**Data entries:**
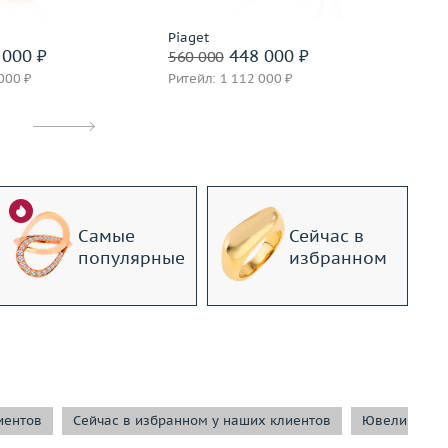
Piaget
Pi
000 ₽
448 000 ₽
560 000
59
000 ₽
Ритейл: 1 112 000 ₽
Ри
Самые
Сейчас в
популярные
избранном
иентов
Сейчас в избранном у наших клиентов
Ювелирные 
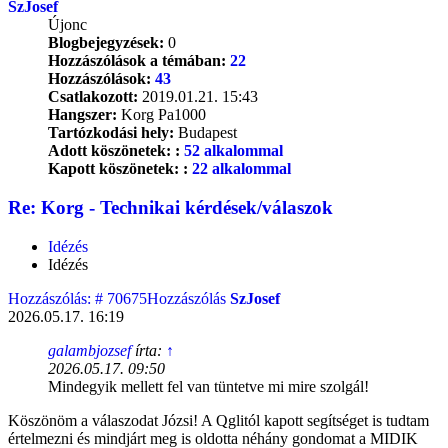
SzJosef
Újonc
Blogbejegyzések:
0
Hozzászólások a témában:
22
Hozzászólások:
43
Csatlakozott:
2019.01.21. 15:43
Hangszer:
Korg Pa1000
Tartózkodási hely:
Budapest
Adott köszönetek: :
52 alkalommal
Kapott köszönetek: :
22 alkalommal
Re: Korg - Technikai kérdések/válaszok
Idézés
Idézés
Hozzászólás: # 70675
Hozzászólás
SzJosef
2026.05.17. 16:19
galambjozsef
írta:
↑
2026.05.17. 09:50
Mindegyik mellett fel van tüntetve mi mire szolgál!
Köszönöm a válaszodat Józsi! A Qglitól kapott segítséget is tudtam
értelmezni és mindjárt meg is oldotta néhány gondomat a MIDIK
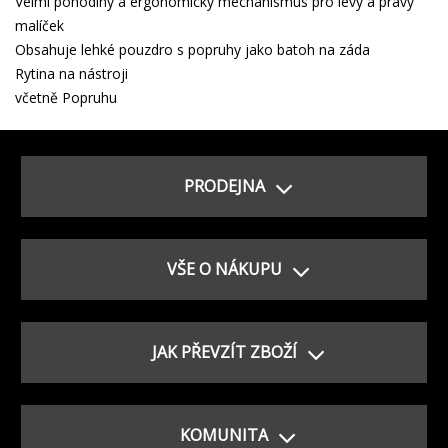
Velmi pohodlný a ergonomický mechanismus pro levý a pravý
malíček
Obsahuje lehké pouzdro s popruhy jako batoh na záda
Rytina na nástroji
včetně Popruhu
PRODEJNA
VŠE O NÁKUPU
JAK PŘEVZÍT ZBOŽÍ
KOMUNITA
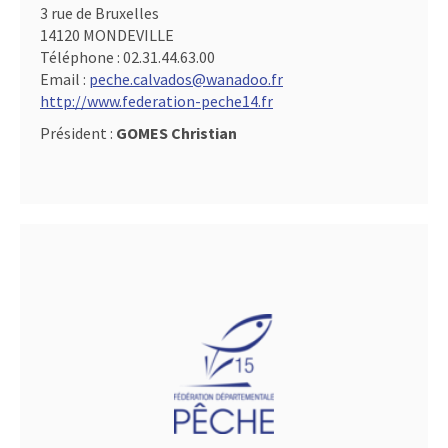
3 rue de Bruxelles
14120 MONDEVILLE
Téléphone :
02.31.44.63.00
Email :
peche.calvados@wanadoo.fr
http://www.federation-peche14.fr
Président :
GOMES Christian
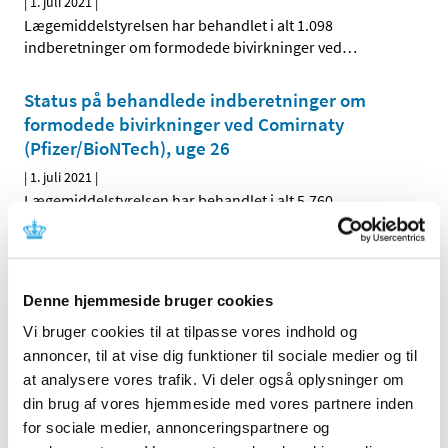
|
1. juli 2021
|
Lægemiddelstyrelsen har behandlet i alt 1.098
indberetninger om formodede bivirkninger ved
…
Status på behandlede indberetninger om
formodede bivirkninger ved Comirnaty
(Pfizer/BioNTech), uge 26
|
1. juli 2021
|
Lægemiddelstyrelsen har behandlet i alt 5.760
indberetninger om formodede bivirkninger ved
…
Forrige
1
2
3
Denne hjemmeside bruger cookies
Vi bruger cookies til at tilpasse vores indhold og
Alle (2506)
annoncer, til at vise dig funktioner til sociale medier og til
at analysere vores trafik. Vi deler også oplysninger om
TID
din brug af vores hjemmeside med vores partnere inden
2026 (84)
for sociale medier, annonceringspartnere og
2025 (158)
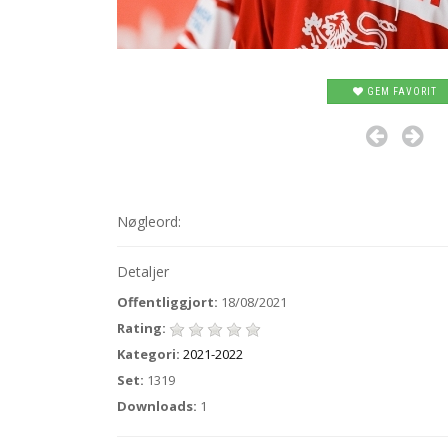
GEM FAVORIT
Nøgleord:
Detaljer
Offentliggjort:
18/08/2021
Rating:
Kategori:
2021-2022
Set:
1319
Downloads:
1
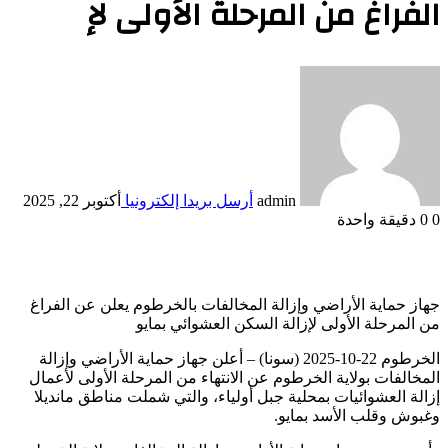
الفراغ من المرحلة الأولى لإ
admin
أرسل بريدا إلكترونيا
أكتوبر 22, 2025
0
0
دقيقة واحدة
جهاز حماية الأراضي وإزالة المخالفات بالخرطوم يعلن عن الفراغ
من المرحلة الأولى لإزالة السكن العشوائي بمايو
الخرطوم 22-10-2025 (سونا) – أعلن جهاز حماية الأراضي وإزالة
المخالفات بولاية الخرطوم عن الانتهاء من المرحلة الأولى لأعمال
إزالة العشوائيات بمحلية جبل أولياء، والتي شملت مناطق مانديلا
وغبوش وقلب الأسد بمايو.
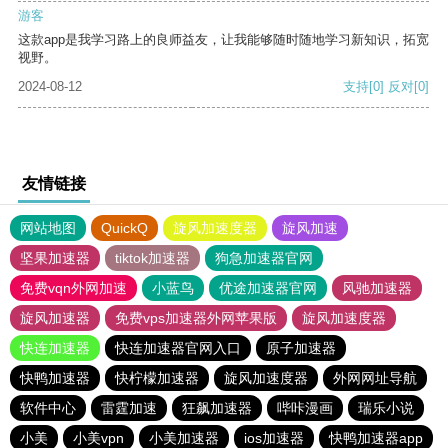
游客
这款app是我学习路上的良师益友，让我能够随时随地学习新知识，拓宽
视野。
2024-08-12
支持
[0]
反对
[0]
友情链接
网站地图
QuickQ
旋风加速度器
旋风加速
坚果加速器
tiktok加速器
狗急加速器官网
免费vqn外网加速
小蓝鸟
优途加速器官网
风驰加速器
旋风加速器
免费vps加速器外网苹果版
旋风加速度器
快连加速器
快连加速器官网入口
原子加速器
快鸭加速器
快柠檬加速器
旋风加速度器
外网网址导航
软件中心
雷霆加速
狂飙加速器
哔咔漫画
瑞乐小说
小美
小美vpn
小美加速器
ios加速器
快鸭加速器app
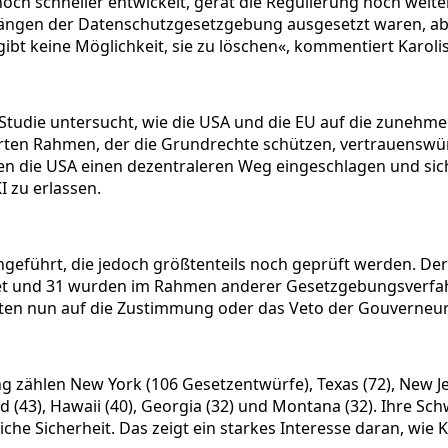
 noch schneller entwickelt, gerät die Regulierung noch weit
ngen der Datenschutzgesetzgebung ausgesetzt waren, aber
t keine Möglichkeit, sie zu löschen«, kommentiert Karolis 
 Studie untersucht, wie die USA und die EU auf die zuneh
sierten Rahmen, der die Grundrechte schützen, vertrauensw
n die USA einen dezentraleren Weg eingeschlagen und sich 
 zu erlassen.
ngeführt, die jedoch größtenteils noch geprüft werden. Der
edet und 31 wurden im Rahmen anderer Gesetzgebungsverf
en nun auf die Zustimmung oder das Veto der Gouverneur
zählen New York (106 Gesetzentwürfe), Texas (72), New Jers
and (43), Hawaii (40), Georgia (32) und Montana (32). Ihre 
che Sicherheit. Das zeigt ein starkes Interesse daran, wie K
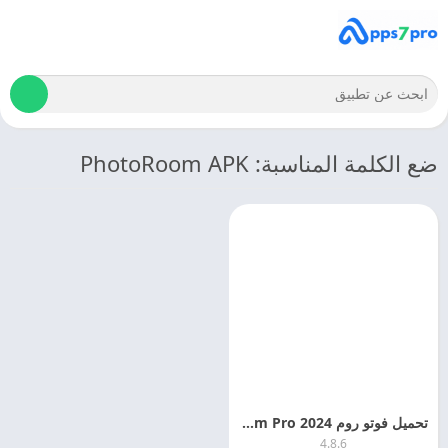
ضع الكلمة المناسبة: PhotoRoom APK
تحميل فوتو روم 2024 PhotoRoom Pro للاندرويد اخر اصدار مجانا
4.8.6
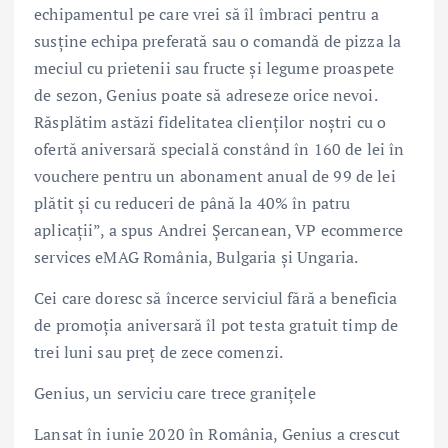
echipamentul pe care vrei să îl îmbraci pentru a
susține echipa preferată sau o comandă de pizza la
meciul cu prietenii sau fructe și legume proaspete
de sezon, Genius poate să adreseze orice nevoi.
Răsplătim astăzi fidelitatea clienților noștri cu o
ofertă aniversară specială constând în 160 de lei în
vouchere pentru un abonament anual de 99 de lei
plătit și cu reduceri de până la 40% în patru
aplicații”, a spus Andrei Șercanean, VP ecommerce
services eMAG România, Bulgaria și Ungaria.
Cei care doresc să încerce serviciul fără a beneficia
de promoția aniversară îl pot testa gratuit timp de
trei luni sau preț de zece comenzi.
Genius, un serviciu care trece granițele
Lansat în iunie 2020 în România, Genius a crescut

**ACTIVITY:**
Tell me how many lines in the data include "pentru", giving only the number.

**SOLUTION TO THIS EXERCISE:**
2